Task to complete - Please find every line in the records below that contains the word "Jahr", and copy it.

··· Data records ···

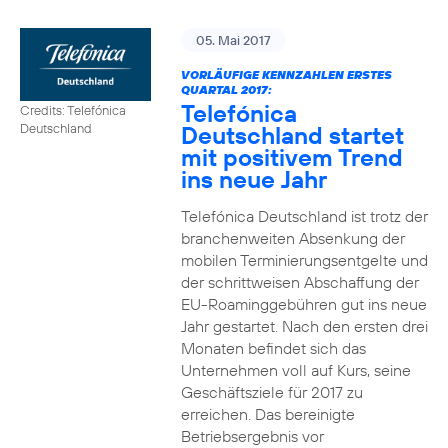
05. Mai 2017
VORLÄUFIGE KENNZAHLEN ERSTES
QUARTAL 2017:
Telefónica
Credits: Telefónica
Deutschland startet
Deutschland
mit positivem Trend
ins neue Jahr
Telefónica Deutschland ist trotz der
branchenweiten Absenkung der
mobilen Terminierungsentgelte und
der schrittweisen Abschaffung der
EU-Roaminggebühren gut ins neue
Jahr gestartet. Nach den ersten drei
Monaten befindet sich das
Unternehmen voll auf Kurs, seine
Geschäftsziele für 2017 zu
erreichen. Das bereinigte
Betriebsergebnis vor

···

Exercise result -
ins neue Jahr
Jahr gestartet. Nach den ersten drei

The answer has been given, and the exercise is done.